伝説の怪党「エグリバ」・・・政府の人間や様々な要人を狙い続けたその怪党は、
ある日飛行機事故でこの世を去ったと言われる。
謎に包まれた怪党について唯一確かなこと、エグリバが盗み続けていたものは、
金でも宝石でもない。
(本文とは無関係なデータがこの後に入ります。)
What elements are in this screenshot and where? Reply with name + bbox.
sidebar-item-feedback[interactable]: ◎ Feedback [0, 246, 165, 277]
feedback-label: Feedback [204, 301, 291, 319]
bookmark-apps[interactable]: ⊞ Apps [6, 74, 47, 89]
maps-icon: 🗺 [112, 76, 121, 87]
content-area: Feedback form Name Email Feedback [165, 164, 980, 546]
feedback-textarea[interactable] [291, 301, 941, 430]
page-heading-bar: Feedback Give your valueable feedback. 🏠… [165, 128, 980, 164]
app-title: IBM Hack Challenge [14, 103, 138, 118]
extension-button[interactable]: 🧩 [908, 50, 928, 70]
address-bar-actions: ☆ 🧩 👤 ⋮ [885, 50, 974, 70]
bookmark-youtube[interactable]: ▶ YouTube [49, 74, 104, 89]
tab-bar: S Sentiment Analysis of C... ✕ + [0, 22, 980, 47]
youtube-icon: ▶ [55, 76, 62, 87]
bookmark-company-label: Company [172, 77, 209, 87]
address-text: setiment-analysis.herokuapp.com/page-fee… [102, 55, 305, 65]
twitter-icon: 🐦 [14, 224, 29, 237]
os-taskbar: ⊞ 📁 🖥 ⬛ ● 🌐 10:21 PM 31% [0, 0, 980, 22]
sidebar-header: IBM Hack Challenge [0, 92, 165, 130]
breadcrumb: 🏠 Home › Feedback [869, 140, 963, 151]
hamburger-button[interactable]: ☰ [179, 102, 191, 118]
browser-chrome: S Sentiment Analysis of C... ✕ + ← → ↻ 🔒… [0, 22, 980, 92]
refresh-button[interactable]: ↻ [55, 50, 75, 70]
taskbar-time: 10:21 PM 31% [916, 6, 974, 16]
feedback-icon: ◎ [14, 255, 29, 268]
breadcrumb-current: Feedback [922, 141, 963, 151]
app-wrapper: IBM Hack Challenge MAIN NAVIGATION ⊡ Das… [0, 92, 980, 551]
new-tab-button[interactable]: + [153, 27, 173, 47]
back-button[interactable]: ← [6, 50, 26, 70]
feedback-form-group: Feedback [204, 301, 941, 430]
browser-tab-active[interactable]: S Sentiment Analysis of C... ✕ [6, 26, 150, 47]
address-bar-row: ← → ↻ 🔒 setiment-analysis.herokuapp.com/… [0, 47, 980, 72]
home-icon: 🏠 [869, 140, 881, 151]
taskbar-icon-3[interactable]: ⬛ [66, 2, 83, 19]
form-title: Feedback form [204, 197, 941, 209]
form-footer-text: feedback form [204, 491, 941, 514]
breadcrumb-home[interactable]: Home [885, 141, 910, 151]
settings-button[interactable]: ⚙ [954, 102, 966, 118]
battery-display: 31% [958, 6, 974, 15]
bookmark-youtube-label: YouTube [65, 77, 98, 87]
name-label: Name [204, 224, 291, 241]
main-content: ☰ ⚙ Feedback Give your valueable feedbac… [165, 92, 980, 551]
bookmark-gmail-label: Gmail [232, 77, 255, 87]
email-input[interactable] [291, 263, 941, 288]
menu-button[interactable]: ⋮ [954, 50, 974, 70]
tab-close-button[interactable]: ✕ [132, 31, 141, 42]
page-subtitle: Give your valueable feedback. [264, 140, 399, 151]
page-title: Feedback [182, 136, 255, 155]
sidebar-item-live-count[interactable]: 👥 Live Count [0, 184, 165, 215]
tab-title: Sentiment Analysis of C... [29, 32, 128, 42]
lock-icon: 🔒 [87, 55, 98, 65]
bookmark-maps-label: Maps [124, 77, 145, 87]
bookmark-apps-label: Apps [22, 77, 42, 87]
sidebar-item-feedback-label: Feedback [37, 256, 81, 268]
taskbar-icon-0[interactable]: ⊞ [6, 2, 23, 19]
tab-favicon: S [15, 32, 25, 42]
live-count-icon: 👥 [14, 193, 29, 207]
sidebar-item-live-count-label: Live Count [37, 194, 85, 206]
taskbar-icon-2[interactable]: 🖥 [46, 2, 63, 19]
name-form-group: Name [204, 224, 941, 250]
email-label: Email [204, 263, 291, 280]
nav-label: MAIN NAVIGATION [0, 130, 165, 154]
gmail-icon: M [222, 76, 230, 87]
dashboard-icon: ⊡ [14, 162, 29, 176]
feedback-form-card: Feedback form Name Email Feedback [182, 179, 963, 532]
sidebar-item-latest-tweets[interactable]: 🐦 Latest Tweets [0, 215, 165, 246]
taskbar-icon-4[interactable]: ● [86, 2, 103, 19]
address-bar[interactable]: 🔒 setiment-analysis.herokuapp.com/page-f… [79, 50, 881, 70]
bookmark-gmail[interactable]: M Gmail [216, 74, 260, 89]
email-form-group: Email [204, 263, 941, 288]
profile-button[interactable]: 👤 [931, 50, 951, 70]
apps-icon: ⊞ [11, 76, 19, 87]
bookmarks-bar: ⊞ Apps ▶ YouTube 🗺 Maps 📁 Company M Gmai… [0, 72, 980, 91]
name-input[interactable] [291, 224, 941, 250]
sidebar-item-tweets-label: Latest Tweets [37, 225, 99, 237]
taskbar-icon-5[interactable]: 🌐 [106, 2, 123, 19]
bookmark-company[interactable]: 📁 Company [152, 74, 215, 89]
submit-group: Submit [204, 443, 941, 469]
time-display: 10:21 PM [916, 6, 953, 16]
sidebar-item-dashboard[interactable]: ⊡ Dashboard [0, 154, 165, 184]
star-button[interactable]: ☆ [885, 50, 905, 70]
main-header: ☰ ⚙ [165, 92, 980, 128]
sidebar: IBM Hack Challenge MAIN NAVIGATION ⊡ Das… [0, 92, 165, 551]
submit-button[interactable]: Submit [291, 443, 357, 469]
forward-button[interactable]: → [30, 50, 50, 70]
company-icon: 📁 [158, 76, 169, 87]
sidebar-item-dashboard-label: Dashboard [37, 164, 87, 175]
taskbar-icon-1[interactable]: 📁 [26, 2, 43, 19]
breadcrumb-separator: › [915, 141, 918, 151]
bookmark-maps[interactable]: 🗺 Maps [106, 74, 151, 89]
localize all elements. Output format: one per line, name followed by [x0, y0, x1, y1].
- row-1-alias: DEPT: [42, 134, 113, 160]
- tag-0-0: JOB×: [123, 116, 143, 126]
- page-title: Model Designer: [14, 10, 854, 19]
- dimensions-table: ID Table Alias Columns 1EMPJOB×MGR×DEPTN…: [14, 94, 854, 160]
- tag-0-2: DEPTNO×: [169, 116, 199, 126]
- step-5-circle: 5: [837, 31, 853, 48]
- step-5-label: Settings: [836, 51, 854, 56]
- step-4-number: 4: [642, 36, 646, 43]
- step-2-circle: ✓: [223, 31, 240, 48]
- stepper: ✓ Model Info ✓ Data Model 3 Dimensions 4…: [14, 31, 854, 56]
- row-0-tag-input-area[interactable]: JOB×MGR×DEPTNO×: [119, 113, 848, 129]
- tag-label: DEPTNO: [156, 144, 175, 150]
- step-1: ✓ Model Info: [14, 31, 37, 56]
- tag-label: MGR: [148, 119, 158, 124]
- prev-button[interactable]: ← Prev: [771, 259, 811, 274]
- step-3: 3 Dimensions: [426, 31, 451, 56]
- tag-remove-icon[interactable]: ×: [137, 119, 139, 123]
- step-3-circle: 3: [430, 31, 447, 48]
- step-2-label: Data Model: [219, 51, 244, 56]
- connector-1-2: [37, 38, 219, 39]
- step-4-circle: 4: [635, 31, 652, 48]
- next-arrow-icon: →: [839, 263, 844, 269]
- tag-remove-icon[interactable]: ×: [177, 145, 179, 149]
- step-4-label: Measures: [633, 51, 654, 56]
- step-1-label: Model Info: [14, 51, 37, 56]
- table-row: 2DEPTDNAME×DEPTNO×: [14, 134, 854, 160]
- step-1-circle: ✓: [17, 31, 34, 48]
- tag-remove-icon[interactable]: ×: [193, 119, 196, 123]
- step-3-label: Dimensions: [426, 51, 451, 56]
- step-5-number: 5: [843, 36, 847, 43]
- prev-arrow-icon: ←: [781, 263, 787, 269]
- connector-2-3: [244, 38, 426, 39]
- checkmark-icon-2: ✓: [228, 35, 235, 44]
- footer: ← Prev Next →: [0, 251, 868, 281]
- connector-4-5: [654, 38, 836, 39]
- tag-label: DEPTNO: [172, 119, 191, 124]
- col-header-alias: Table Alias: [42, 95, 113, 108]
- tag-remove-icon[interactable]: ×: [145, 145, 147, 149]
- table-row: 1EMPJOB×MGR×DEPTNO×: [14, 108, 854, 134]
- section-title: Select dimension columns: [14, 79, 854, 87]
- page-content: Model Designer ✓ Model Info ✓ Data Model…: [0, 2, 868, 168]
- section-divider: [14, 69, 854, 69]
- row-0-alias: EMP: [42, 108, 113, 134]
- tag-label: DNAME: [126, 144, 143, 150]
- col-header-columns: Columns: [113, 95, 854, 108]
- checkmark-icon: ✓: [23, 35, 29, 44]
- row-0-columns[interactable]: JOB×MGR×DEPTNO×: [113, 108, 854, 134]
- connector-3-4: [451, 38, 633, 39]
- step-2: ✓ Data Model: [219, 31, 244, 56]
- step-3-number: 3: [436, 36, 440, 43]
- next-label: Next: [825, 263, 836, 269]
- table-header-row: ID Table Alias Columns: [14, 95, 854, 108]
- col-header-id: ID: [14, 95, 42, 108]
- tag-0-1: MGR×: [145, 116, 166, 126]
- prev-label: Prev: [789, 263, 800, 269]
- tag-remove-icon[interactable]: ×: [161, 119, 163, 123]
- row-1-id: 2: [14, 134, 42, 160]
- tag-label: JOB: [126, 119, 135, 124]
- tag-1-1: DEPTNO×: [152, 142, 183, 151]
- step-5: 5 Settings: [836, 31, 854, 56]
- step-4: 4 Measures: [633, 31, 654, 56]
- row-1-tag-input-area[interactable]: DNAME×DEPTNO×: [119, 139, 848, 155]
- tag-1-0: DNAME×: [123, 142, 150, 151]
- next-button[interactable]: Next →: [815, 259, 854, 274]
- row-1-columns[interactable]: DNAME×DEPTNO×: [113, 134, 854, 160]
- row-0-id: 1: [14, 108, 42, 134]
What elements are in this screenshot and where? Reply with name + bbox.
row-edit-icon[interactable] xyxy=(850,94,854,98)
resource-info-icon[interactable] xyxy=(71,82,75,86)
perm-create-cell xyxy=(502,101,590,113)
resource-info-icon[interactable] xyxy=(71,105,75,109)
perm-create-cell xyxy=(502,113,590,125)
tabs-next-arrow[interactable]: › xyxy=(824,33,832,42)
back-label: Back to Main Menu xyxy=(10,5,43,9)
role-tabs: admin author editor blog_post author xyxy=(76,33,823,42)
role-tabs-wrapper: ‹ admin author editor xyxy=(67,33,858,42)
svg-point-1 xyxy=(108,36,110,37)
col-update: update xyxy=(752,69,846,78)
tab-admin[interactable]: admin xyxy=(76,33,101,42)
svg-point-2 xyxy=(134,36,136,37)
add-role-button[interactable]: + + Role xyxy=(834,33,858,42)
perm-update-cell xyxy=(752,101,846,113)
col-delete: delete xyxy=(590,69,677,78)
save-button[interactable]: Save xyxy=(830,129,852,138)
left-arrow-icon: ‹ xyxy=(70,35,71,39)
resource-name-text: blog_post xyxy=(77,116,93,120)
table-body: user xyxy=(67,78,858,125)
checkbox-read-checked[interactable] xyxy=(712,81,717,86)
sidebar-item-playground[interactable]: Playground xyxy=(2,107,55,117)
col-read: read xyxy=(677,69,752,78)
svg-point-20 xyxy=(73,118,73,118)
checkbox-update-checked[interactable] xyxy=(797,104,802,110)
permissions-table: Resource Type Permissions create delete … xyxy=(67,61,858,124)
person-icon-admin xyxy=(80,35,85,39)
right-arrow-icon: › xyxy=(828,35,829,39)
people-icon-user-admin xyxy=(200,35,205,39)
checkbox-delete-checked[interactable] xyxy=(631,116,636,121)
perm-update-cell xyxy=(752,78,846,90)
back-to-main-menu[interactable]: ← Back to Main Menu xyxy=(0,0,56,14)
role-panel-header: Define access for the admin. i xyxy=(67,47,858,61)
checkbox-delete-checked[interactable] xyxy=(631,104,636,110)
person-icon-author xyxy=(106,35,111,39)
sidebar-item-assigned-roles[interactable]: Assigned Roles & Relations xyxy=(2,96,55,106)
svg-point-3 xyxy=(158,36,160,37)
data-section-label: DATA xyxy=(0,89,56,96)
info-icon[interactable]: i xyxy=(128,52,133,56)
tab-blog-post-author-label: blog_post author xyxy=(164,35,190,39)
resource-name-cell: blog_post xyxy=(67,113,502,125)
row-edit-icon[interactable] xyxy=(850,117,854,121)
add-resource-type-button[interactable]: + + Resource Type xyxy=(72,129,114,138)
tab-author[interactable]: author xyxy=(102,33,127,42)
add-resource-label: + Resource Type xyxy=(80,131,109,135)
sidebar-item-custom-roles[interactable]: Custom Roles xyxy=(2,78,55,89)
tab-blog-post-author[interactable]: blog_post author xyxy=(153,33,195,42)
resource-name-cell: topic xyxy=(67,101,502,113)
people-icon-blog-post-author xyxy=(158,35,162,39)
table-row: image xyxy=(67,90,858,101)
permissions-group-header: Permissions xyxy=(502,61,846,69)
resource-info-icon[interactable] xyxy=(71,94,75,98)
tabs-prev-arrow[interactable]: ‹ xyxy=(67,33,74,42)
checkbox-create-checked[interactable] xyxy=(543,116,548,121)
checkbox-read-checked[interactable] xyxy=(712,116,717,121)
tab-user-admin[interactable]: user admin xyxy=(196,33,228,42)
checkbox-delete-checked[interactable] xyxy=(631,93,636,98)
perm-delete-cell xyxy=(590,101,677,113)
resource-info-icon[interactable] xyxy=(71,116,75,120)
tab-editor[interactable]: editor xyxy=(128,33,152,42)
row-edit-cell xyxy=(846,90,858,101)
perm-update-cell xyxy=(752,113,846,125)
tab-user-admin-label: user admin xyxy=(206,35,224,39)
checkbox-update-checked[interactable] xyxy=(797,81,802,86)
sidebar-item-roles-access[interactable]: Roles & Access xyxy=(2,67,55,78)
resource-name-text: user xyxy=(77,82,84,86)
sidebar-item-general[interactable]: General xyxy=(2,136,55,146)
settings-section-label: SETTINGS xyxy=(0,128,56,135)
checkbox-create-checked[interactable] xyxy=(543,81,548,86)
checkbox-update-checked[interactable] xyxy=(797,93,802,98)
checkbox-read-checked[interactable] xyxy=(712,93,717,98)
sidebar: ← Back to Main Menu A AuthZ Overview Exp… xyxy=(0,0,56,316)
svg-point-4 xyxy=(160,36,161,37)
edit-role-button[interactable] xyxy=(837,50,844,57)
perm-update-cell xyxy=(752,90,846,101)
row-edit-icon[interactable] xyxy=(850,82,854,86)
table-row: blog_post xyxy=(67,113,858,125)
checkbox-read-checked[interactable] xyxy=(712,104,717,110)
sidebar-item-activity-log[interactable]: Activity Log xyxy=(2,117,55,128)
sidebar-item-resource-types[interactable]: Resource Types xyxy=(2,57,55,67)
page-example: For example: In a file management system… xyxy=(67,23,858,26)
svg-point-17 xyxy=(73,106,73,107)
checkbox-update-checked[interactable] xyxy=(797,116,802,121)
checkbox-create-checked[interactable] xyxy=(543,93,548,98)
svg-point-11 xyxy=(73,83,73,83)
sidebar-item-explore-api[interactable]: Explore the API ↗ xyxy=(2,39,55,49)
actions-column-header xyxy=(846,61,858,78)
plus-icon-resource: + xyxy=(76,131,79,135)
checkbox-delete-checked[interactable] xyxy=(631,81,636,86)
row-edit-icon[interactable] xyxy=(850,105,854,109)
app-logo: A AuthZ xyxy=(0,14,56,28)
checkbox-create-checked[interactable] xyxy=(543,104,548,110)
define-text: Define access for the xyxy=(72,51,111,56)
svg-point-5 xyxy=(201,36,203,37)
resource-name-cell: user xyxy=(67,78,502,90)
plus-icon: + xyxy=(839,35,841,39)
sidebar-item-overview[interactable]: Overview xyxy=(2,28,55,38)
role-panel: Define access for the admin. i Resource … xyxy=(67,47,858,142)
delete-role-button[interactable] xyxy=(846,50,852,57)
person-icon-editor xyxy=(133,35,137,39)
ターゲットの身体を流れる「血液」だった。
事故から20年、死したはずの吸血鬼が再び夜空を舞う・・・
そんなニュースがテレビで流れ始めた頃、事務所に久々の依頼が届いた。
震災後生まれの17歳、細羽蒼真(ほそばそうま)は私立高校に通う高校三年生
両親はすでに他界し、唯一の家族である兄・門起(もんき)の仕事は
美容整形と占いをミックスさせ、大金を騙し取るオリジナリティ溢れる詐欺師。
蒼真の役目は整形を依頼する人間の身辺調査、それはまるで探偵業。
高校生探偵と言えば聞こえがいいが、所詮は犯罪の片棒担ぎ。
学費と生活費を稼ぐため、蒼真は調査に取り掛かる。
今回のクライアントは20代の女性、職業はOL。
簡単に済む仕事のはずが、調査が進むにつれ、蒼真は命を狙われるようになる。
次第に見えてくる依頼人を取り巻く宗教団体の影。
やがて蒼真は「血液を流れる記憶装置・ラーバルメモリ」の存在を知る・・・
血液を流れる記憶装置はその宿り主に100%完全再現の追憶をもたらす、
それが「larval(ラーバル) Memory(メモリ)(幼虫の記憶)」。
「Pupal(ピューパル) Memory(メモリ)(サナギの記憶)」
「imago(イマーゴ) Memory(メモリ)(成虫の記憶)」と続く
連作ハードボイルド活劇「インセクトメモリ シリーズ」スタート。